There is still a lot to play out for all four leaders. At the bottom of the table, Brian Mason needs either Wildrose or the PCs to form a minority government for his NDP to have influence and Raj Sherman needs to ensure his Liberals will still exist in the Legislature after next Monday's vote. For Ms. Redford, the Tory legacy is at stake while Ms. Smith can start a new political era of her own in Alberta.

It looks like she will do it, but nothing can be taken for granted. While it is difficult to imagine that a nine-point edge could whither away over the next seven days, a swing of this magnitude appears to have taken place in the two weeks that straddled the start of the campaign. But Wildrose captured the lead early and, despite the strenuous efforts of the Progressive Conservatives, has held on it, indicating that they have enough staying power to survive this last phase of the campaign and come out on top.

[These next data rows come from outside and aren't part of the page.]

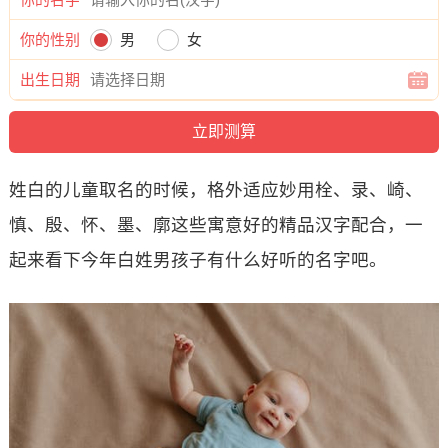
你的性别
男
女
出生日期
姓白的儿童取名的时候，格外适应妙用栓、录、崎、
慎、殷、怀、墨、廓这些寓意好的精品汉字配合，一
起来看下今年白姓男孩子有什么好听的名字吧。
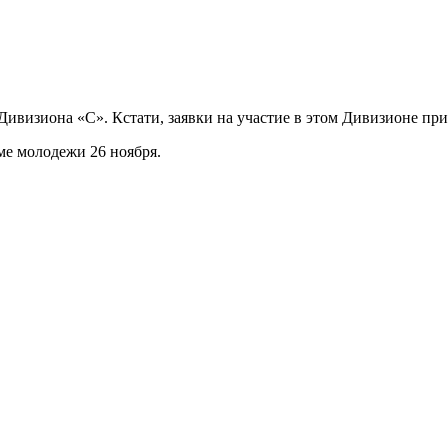
Дивизиона «С». Кстати, заявки на участие в этом Дивизионе п
ме молодежи 26 ноября.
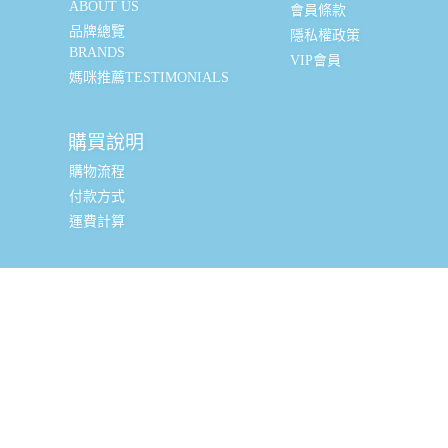
ABOUT US
會員條款
品牌總覽
隱私權政策
BRANDS
VIP會員
媽咪推薦TESTIMONIALS
購買說明
購物流程
付款方式
運費計算
實體銷售據點
台北辦公室 (新北市三重區光復路一段88-9號8樓) (採預約
制, 現場可直接購買, 請私訊小編或致電預約)
全台嬰幼兒精品經銷商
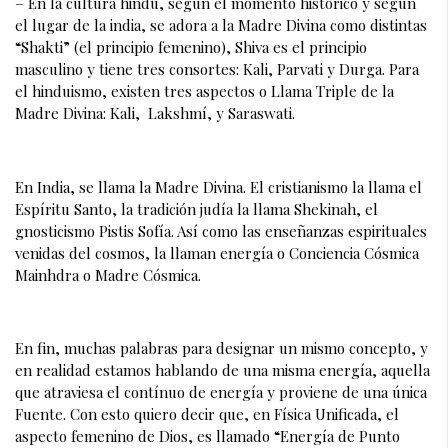
– En la cultura hindú, según el momento histórico y según 
el lugar de la india, se adora a la Madre Divina como distintas 
“Shakti” (el principio femenino), Shiva es el principio 
masculino y tiene tres consortes: Kali, Parvati y Durga. Para 
el hinduismo, existen tres aspectos o Llama Triple de la 
Madre Divina: Kali,  Lakshmí, y Saraswati. 
En India, se llama la Madre Divina. El cristianismo la llama el 
Espíritu Santo, la tradición judía la llama Shekinah, el 
gnosticismo Pistis Sofía. Así como las enseñanzas espirituales 
venidas del cosmos, la llaman energía o Conciencia Cósmica 
Mainhdra o Madre Cósmica.
En fin, muchas palabras para designar un mismo concepto, y 
en realidad estamos hablando de una misma energía, aquella 
que atraviesa el contínuo de energía y proviene de una única 
Fuente. Con esto quiero decir que, en Física Unificada, el 
aspecto femenino de Dios, es llamado “Energía de Punto 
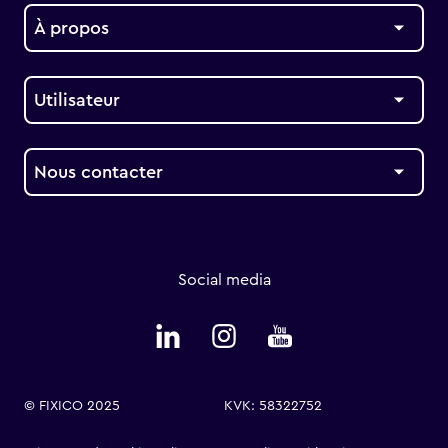
À propos
Utilisateur
Nous contacter
Social media
© FIXICO 2025
KVK: 58322752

ThreeHundredEight.com 's projection model aggregates all publicly released polls, weighing them by sample size, date, and the polling firm's accuracy record and adjusting them according to past discrepancies. The seat projection model makes individual projections for all 87 ridings in the province, based on the provincial and regional shifts in support since the 2008 election and including the application of factors unique to each riding, such as the effects of incumbency. Projections are subject to the margins of error of the opinion polls included in the model, as well as the unpredictable nature of politics at the riding level.